▸ Problem to solve:
Repeat the lines of the listing below exactly, starting at the line that contains "máj 2021 (399, 1703)" and running through the last line, both included, and only those.

▸ Data for this exercise:
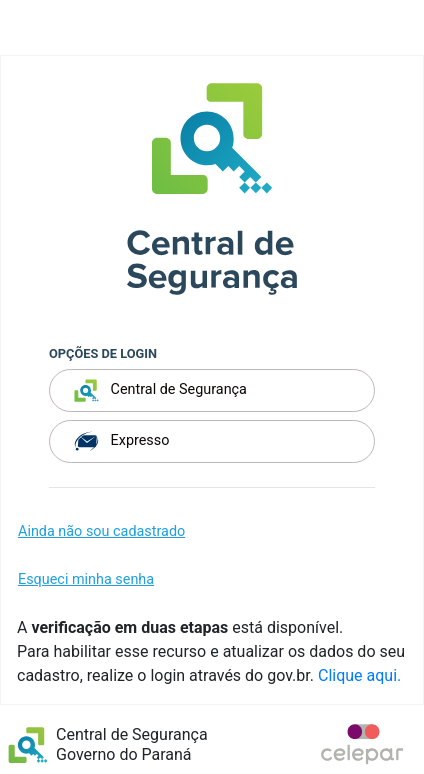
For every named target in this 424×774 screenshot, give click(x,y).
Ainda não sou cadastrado (101, 531)
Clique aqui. (359, 675)
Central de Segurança (160, 390)
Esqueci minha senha (86, 579)
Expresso (121, 441)
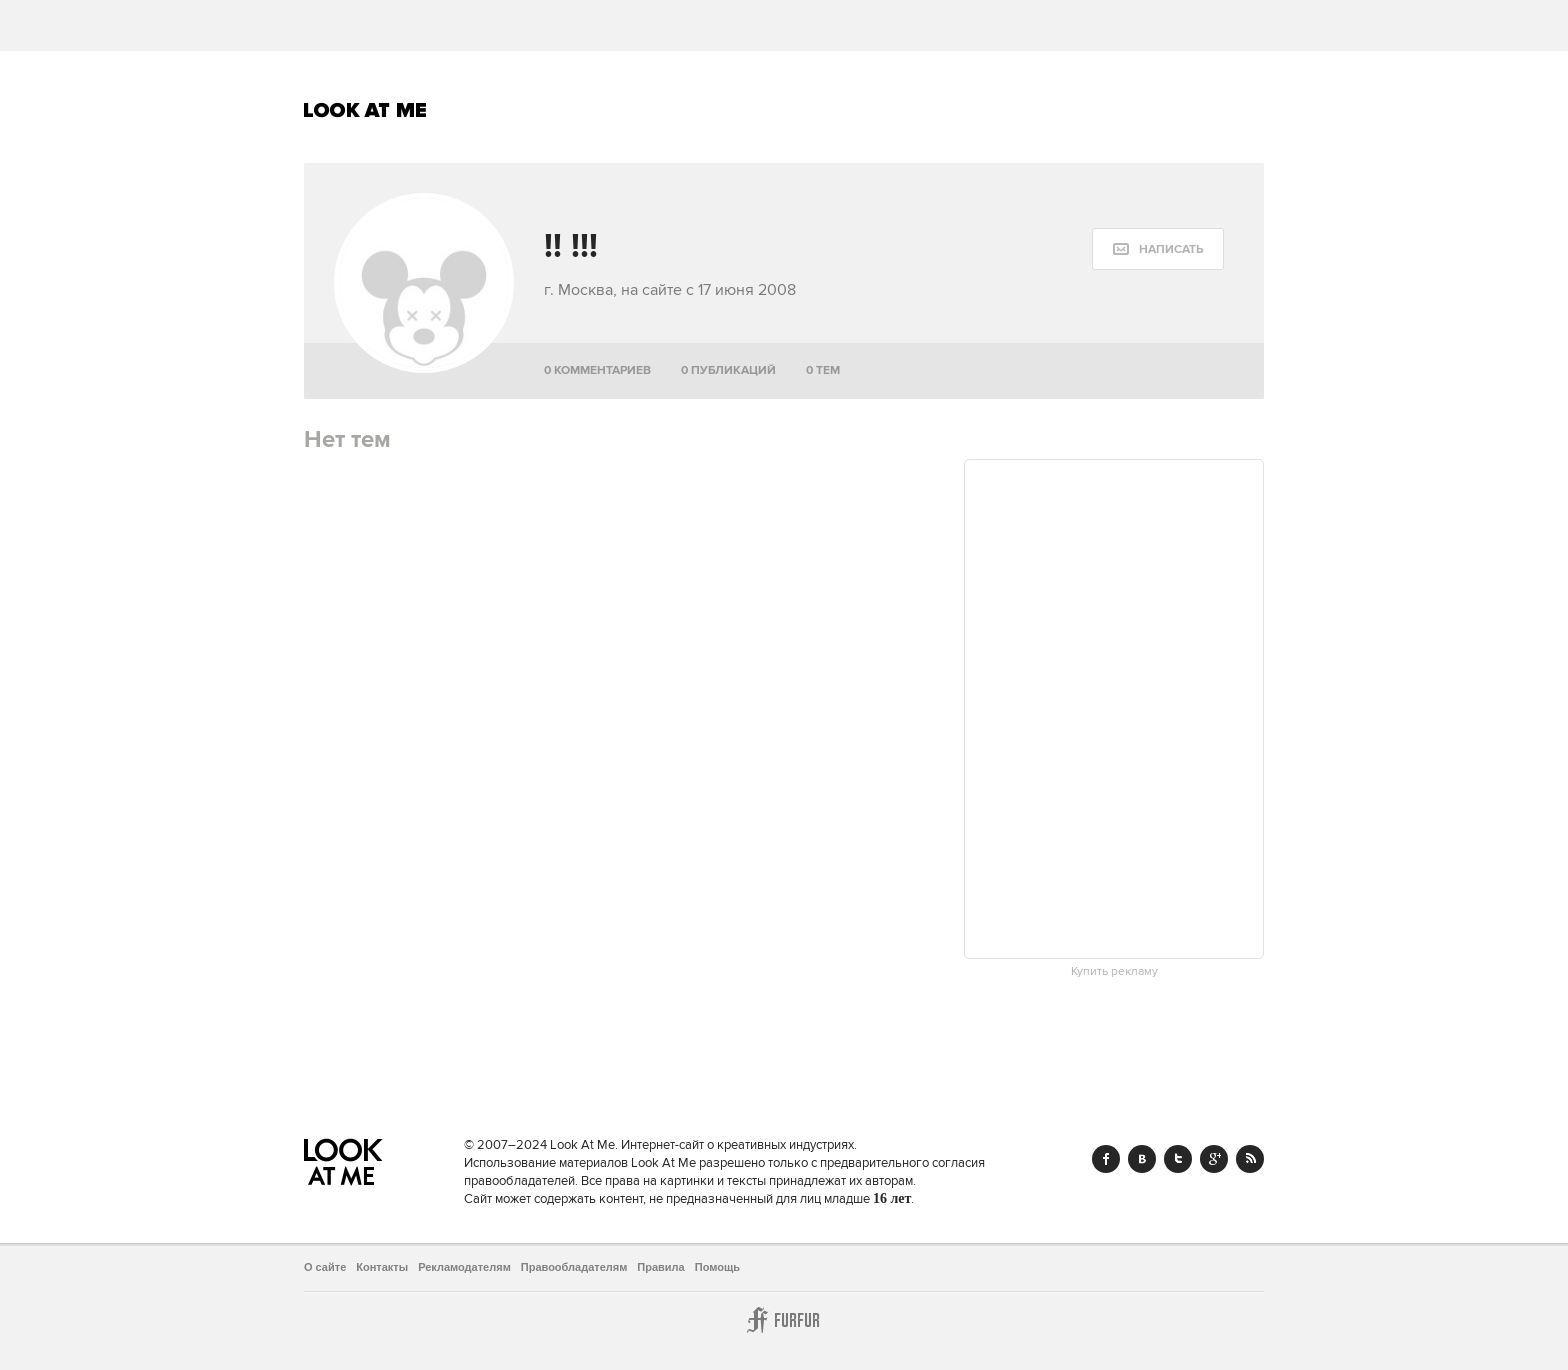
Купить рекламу (1114, 972)
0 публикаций (728, 370)
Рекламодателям (464, 1267)
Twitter (1178, 1159)
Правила (660, 1267)
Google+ (1214, 1159)
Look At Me (365, 110)
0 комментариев (597, 370)
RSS (1250, 1159)
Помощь (717, 1267)
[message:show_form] (1158, 249)
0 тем (823, 370)
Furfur (784, 1320)
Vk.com (1142, 1159)
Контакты (382, 1267)
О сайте (325, 1267)
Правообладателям (574, 1267)
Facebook (1106, 1159)
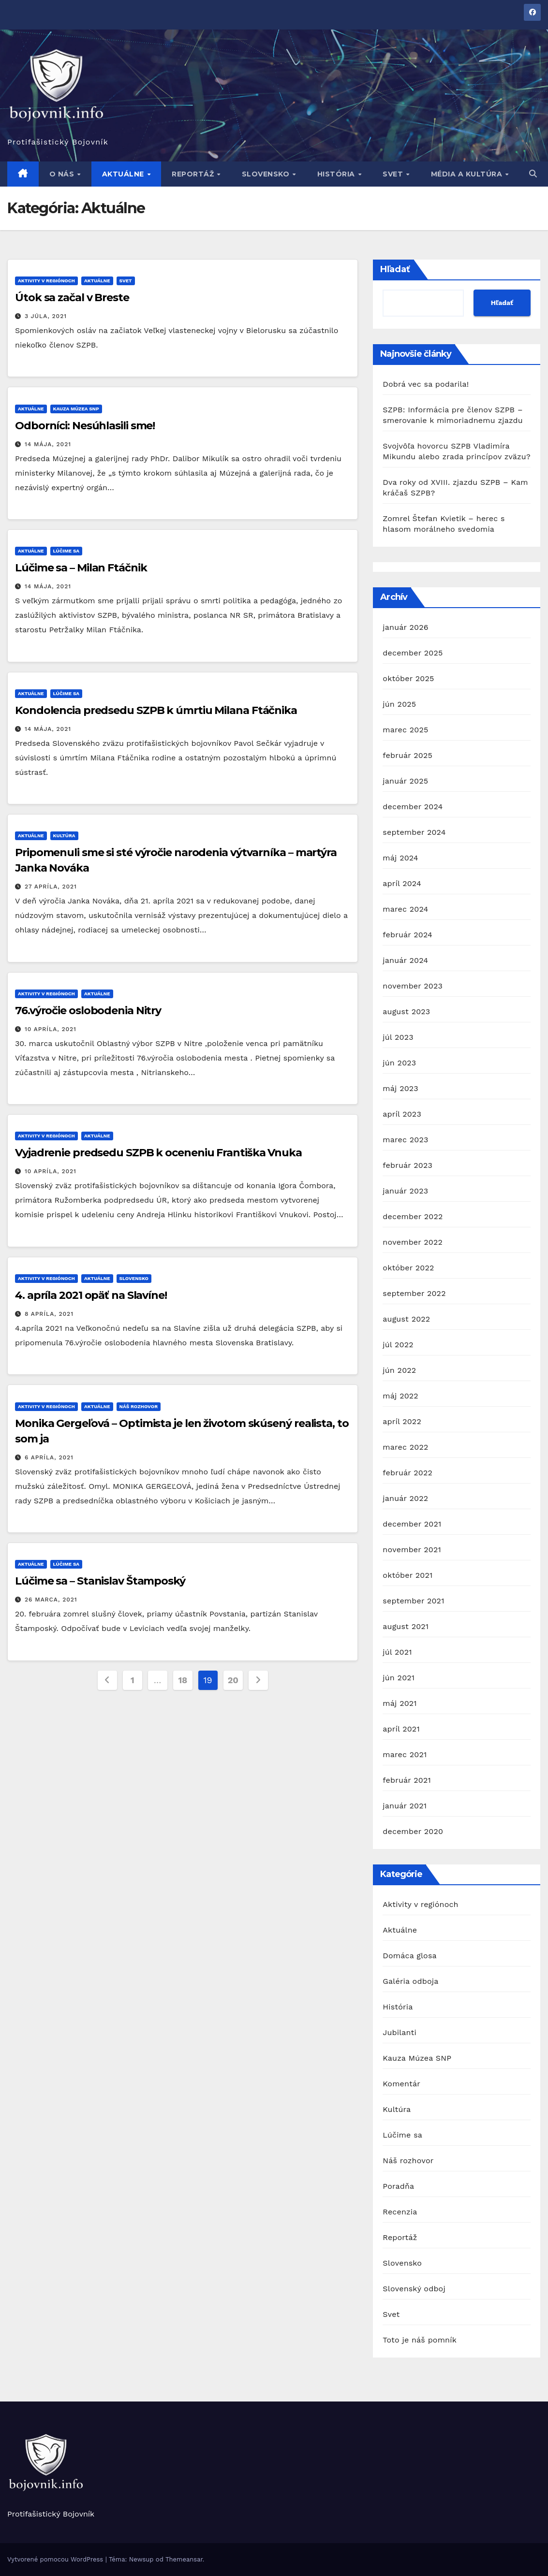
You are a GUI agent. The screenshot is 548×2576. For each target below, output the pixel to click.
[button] (533, 173)
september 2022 (414, 1293)
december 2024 (413, 806)
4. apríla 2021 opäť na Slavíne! (91, 1295)
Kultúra (64, 835)
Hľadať (395, 269)
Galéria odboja (410, 1981)
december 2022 (413, 1216)
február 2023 (407, 1165)
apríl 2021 (401, 1728)
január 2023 (405, 1190)
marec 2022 (405, 1447)
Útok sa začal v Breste (72, 297)
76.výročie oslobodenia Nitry (88, 1010)
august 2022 (406, 1319)
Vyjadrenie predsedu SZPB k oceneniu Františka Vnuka (158, 1152)
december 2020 (413, 1831)
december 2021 (412, 1523)
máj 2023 (400, 1088)
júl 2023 (398, 1037)
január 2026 (405, 627)
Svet (394, 174)
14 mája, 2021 (48, 444)
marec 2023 (405, 1139)
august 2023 (406, 1011)
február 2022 (407, 1472)
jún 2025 (399, 704)
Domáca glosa (409, 1955)
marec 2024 (405, 909)
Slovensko (267, 174)
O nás (62, 174)
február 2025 (407, 755)
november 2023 (413, 985)
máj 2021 (399, 1703)
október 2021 (407, 1575)
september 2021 (413, 1600)
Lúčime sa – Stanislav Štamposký (100, 1580)
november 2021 (412, 1549)
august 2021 (406, 1626)
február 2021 (407, 1780)
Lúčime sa (66, 550)
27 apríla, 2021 (51, 886)
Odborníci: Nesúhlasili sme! (85, 425)
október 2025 (408, 678)
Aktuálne (124, 174)
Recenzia (400, 2211)
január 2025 (405, 781)
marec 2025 (405, 729)
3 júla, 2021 (46, 316)
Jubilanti (399, 2032)
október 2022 (408, 1267)
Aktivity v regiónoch (46, 280)
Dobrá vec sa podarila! (427, 384)
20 (233, 1680)
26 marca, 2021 (51, 1599)
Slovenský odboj (414, 2288)
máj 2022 (400, 1395)
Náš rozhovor (138, 1406)
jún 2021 (399, 1677)
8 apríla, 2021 (49, 1313)
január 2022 (405, 1498)
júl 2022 (398, 1344)
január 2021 (405, 1805)
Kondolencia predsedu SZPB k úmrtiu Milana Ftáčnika (156, 710)
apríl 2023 (402, 1114)
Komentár (401, 2083)
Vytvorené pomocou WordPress (56, 2559)
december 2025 (413, 652)
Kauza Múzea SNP (76, 408)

▸ Output below:
máj 2021 (399, 1703)
október 2021 (407, 1575)
september 2021 (413, 1600)
Lúčime sa – Stanislav Štamposký (100, 1580)
november 2021 (412, 1549)
august 2021 (406, 1626)
február 2021 (407, 1780)
Lúčime sa (66, 550)
27 apríla, 2021 (51, 886)
Odborníci: Nesúhlasili sme! (85, 425)
október 2025 (408, 678)
Aktuálne (124, 174)
Recenzia (400, 2211)
január 2025 (405, 781)
marec 2025 (405, 729)
3 júla, 2021 (46, 316)
Jubilanti (399, 2032)
október 2022 (408, 1267)
Aktivity v regiónoch (46, 280)
Dobrá vec sa podarila! (427, 384)
20 (233, 1680)
26 marca, 2021 (51, 1599)
Slovenský odboj (414, 2288)
máj 2022 (400, 1395)
Náš rozhovor (138, 1406)
jún 2021 (399, 1677)
8 apríla, 2021 (49, 1313)
január 2022 (405, 1498)
júl 2022 (398, 1344)
január 2021 (405, 1805)
Kondolencia predsedu SZPB k úmrtiu Milana Ftáčnika (156, 710)
apríl 2023 (402, 1114)
Komentár (401, 2083)
Vytvorené pomocou WordPress (56, 2559)
december 2025 (413, 652)
Kauza Múzea SNP (76, 408)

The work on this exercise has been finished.